During the late 1960s and early 1970s we used to receive home delivery of cans of Charles Chips. This economic model worked well until the mid-1970s when the price and availability of gas made it much less profitable than it had been previously. Though in its day the site of a Charles Chips truck in the neighborhood was a welcome site indeed. Besides the convenience of home delivery, the potato chips were good and could be easily transported around the house as needed. When we had friends over to visit the introduction of a Charles Chips can was always a pleasurable interruption to whatever we might be doing.

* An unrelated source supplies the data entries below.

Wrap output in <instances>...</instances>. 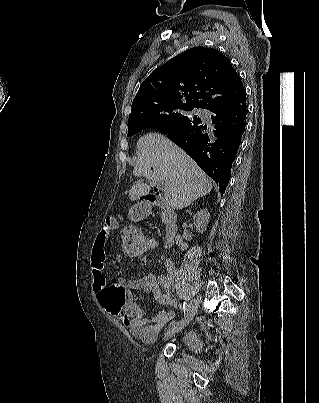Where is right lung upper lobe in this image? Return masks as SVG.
Wrapping results in <instances>:
<instances>
[{
  "label": "right lung upper lobe",
  "mask_w": 319,
  "mask_h": 403,
  "mask_svg": "<svg viewBox=\"0 0 319 403\" xmlns=\"http://www.w3.org/2000/svg\"><path fill=\"white\" fill-rule=\"evenodd\" d=\"M243 83L230 60L213 48L195 47L157 68L140 85L129 119L163 104L208 110L245 100Z\"/></svg>",
  "instance_id": "cb5924a9"
}]
</instances>
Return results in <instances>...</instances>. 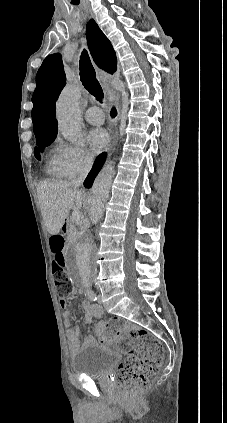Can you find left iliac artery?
Listing matches in <instances>:
<instances>
[{"instance_id":"1","label":"left iliac artery","mask_w":227,"mask_h":423,"mask_svg":"<svg viewBox=\"0 0 227 423\" xmlns=\"http://www.w3.org/2000/svg\"><path fill=\"white\" fill-rule=\"evenodd\" d=\"M84 288H85V295L92 301L97 300L96 294L94 293V291L91 288V283L87 282L84 284Z\"/></svg>"}]
</instances>
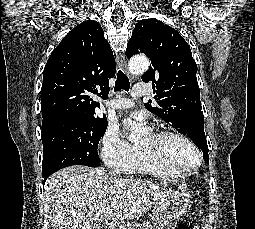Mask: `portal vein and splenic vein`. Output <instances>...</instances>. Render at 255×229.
Masks as SVG:
<instances>
[{
	"instance_id": "obj_1",
	"label": "portal vein and splenic vein",
	"mask_w": 255,
	"mask_h": 229,
	"mask_svg": "<svg viewBox=\"0 0 255 229\" xmlns=\"http://www.w3.org/2000/svg\"><path fill=\"white\" fill-rule=\"evenodd\" d=\"M118 198H114L113 201H117Z\"/></svg>"
}]
</instances>
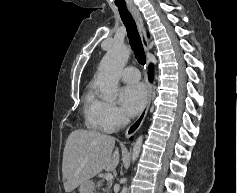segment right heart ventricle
Returning <instances> with one entry per match:
<instances>
[{
	"instance_id": "right-heart-ventricle-1",
	"label": "right heart ventricle",
	"mask_w": 237,
	"mask_h": 193,
	"mask_svg": "<svg viewBox=\"0 0 237 193\" xmlns=\"http://www.w3.org/2000/svg\"><path fill=\"white\" fill-rule=\"evenodd\" d=\"M98 100L95 98L94 90L89 87L83 95V110L87 123L89 126L97 131H103L99 116L97 113Z\"/></svg>"
}]
</instances>
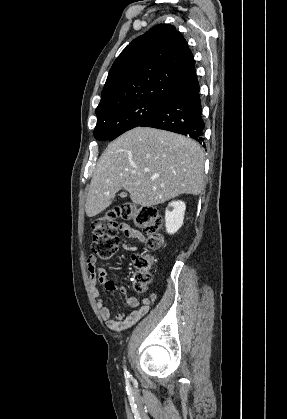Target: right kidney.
<instances>
[{
  "label": "right kidney",
  "mask_w": 287,
  "mask_h": 419,
  "mask_svg": "<svg viewBox=\"0 0 287 419\" xmlns=\"http://www.w3.org/2000/svg\"><path fill=\"white\" fill-rule=\"evenodd\" d=\"M186 205L183 201H172L165 211V227L169 234L176 233L183 225Z\"/></svg>",
  "instance_id": "1"
}]
</instances>
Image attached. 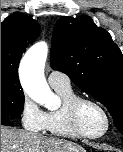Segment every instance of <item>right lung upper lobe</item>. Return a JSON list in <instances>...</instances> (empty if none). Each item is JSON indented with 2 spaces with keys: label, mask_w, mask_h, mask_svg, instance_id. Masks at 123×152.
Returning a JSON list of instances; mask_svg holds the SVG:
<instances>
[{
  "label": "right lung upper lobe",
  "mask_w": 123,
  "mask_h": 152,
  "mask_svg": "<svg viewBox=\"0 0 123 152\" xmlns=\"http://www.w3.org/2000/svg\"><path fill=\"white\" fill-rule=\"evenodd\" d=\"M41 32L36 20L19 12L1 22V73L18 76V65L28 44Z\"/></svg>",
  "instance_id": "obj_1"
}]
</instances>
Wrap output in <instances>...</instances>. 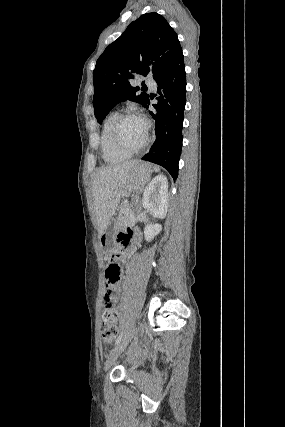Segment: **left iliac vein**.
Masks as SVG:
<instances>
[{
    "label": "left iliac vein",
    "instance_id": "4c4485c4",
    "mask_svg": "<svg viewBox=\"0 0 285 427\" xmlns=\"http://www.w3.org/2000/svg\"><path fill=\"white\" fill-rule=\"evenodd\" d=\"M136 333V326L133 325L130 329V333L126 338H124L119 344H117L114 349L110 352L107 361L104 365V370L108 371L112 364L117 360L120 354L125 350L129 342L131 341L133 335Z\"/></svg>",
    "mask_w": 285,
    "mask_h": 427
}]
</instances>
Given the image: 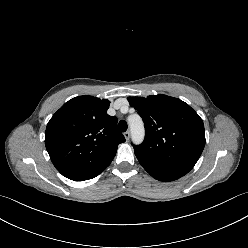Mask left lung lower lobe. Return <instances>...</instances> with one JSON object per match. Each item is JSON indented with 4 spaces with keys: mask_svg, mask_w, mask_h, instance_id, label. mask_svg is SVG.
I'll use <instances>...</instances> for the list:
<instances>
[{
    "mask_svg": "<svg viewBox=\"0 0 248 248\" xmlns=\"http://www.w3.org/2000/svg\"><path fill=\"white\" fill-rule=\"evenodd\" d=\"M146 170V169H145ZM152 177L160 181H173L179 179L181 176L167 173H160L152 170H146Z\"/></svg>",
    "mask_w": 248,
    "mask_h": 248,
    "instance_id": "obj_1",
    "label": "left lung lower lobe"
}]
</instances>
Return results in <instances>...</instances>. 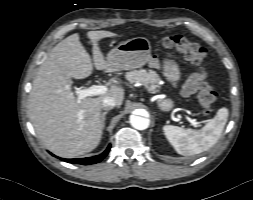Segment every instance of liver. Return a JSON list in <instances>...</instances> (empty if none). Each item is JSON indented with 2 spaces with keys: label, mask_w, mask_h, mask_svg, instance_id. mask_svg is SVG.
<instances>
[{
  "label": "liver",
  "mask_w": 253,
  "mask_h": 200,
  "mask_svg": "<svg viewBox=\"0 0 253 200\" xmlns=\"http://www.w3.org/2000/svg\"><path fill=\"white\" fill-rule=\"evenodd\" d=\"M109 31H89L93 62L75 33L59 42L39 67L28 100V116L43 145L63 157L81 156L95 149L102 136L101 109L105 98L121 106L124 89L111 85L105 94L77 101L72 78L91 75L97 70L114 72L105 60L98 41L113 36Z\"/></svg>",
  "instance_id": "liver-1"
}]
</instances>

Today with far fewer people at home on a regular basis as housewives, and a greater reluctance to open the front door to strangers,  services like Charles Chips and the Fuller Brush Man are much harder to maintain than they once were in suburbs. There was also the Avon Lady who would visit on a regular basis and the man who sharpened knives. All the knife sharpener would do was pick a spot in the neighborhood and clang his bell in order to tell people to bring their knives and tools to be sharpened on his portable grind stone.

I guess the lack of these strangers in our suburban neighborhoods make them safer now, but it also makes them more homogeneous and a bit less interesting. It was a rare kid among us who didn't look forward to the site of a stranger invading the quiet of our neighborhood and stirring things up with their door bell ringing and bell clanging.  I sure know we looked forward to their visits when I was a kid. These people didn't scare us or annoy us in the least. At times we opened lemonade and candy stands to encourage them to stop, even if they had just lost they way on our side of town.

In those days we knew who belonged in our neighborhood and who didn't because people were less transient than they are now. Did we take chances when we momentarily allowed these strangers into our lives? Of course we did! This was part of the fun we used to have. It might have even helped fill in the gaps in our then limited life experience. The end result was that our eyes were being opened to the immense world around us, and it wasn't being done via TV or radio. It was being done close to home in our own neighborhood.

1 comment:

  1. Those chips are the greatest of all time, and I used to eat a ton of them! Great post - thanks for the memories Paul!